Javascript is often horrifying, but it's also sort of refreshing to work in a dynamic language again.
@bigzaphod my colleague made a thing so you can add the diff you want to apply to that library in your git repo, and then apply that diff automatically when installing dependencies: https://github.com/ds300/patch-package
@bigzaphod Me: "Let me do some of these math calculations in the web UI in JavaScript I'm sure it will be fine."
Me 5 minutes later: "Well that was my dumbest idea ever."
@bigzaphod If you're not doing horrifying things with a language's type system, are you even programming?
@bigzaphod This is where someone says something smug about Lisp.
@bigzaphod I do a lot of work with dates, this has been a life-saver:
Date.prototype.stdTimezoneOffset = function() {
var jan = new Date(this.getFullYear(), 0, 1);
var jun = new Date(this.getFullYear(), 6, 1);
return Math.max(jan.getTimezoneOffset(), jul.getTimezoneOffset());
}
Date.prototype.isDstObserved = function() {
return this.getTimeZoneOffset() < this.stdTimezoneOffset();
}
Added an easy check to the Date method to check if the location observes DST. Super handy!

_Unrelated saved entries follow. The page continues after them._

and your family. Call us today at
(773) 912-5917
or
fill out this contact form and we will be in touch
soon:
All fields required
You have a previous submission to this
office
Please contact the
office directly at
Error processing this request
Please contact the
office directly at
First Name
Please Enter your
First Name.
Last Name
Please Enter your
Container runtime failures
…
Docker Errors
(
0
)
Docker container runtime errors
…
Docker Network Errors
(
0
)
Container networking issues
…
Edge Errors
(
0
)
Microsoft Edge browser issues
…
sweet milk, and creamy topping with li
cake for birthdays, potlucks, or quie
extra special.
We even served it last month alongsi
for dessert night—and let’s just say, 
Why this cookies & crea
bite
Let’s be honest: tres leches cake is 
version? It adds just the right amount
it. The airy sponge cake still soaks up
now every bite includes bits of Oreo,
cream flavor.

@bigzaphod it’s a horrifyingly clever hack, and I hate that I love it.
@ashfurrow oh wow.. that's brilliant and awful at the same time.

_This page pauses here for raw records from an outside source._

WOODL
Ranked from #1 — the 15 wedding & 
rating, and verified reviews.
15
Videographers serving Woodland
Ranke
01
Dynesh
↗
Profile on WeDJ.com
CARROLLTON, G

@bigzaphod I do miss that in Swift. Not enough to use JavaScript though 👻
@GeekAndDad ES6 really isn't just too bad now that it has a real class syntax and whatnot. I mean, it's still all dynamic and SUPER easy to shoot yourself in the foot.. but.. not as much.

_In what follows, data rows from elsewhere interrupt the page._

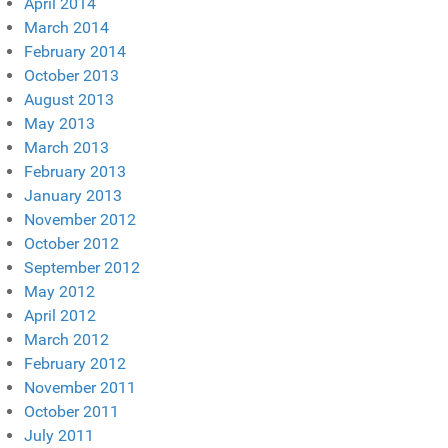
April 2014
March 2014
February 2014
October 2013
August 2013
May 2013
March 2013
February 2013
January 2013
November 2012
October 2012
September 2012
May 2012
April 2012
March 2012
February 2012
November 2011
October 2011
July 2011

@bigzaphod @GeekAndDad And, running eslint will find most of the problems static types and compiling would. Atom'll run it automatically.
@bigzaphod does it still have three or four kinds of true & false?
@GeekAndDad yeah... unfortunately. Using === seems to avoid the problem.
@bigzaphod good to know
For example, a library I'm using didn't do a thing the way I wanted. No problem - just patch in the way I wanted it to work by replacing the functions on the object's prototype... Swizzling ftw.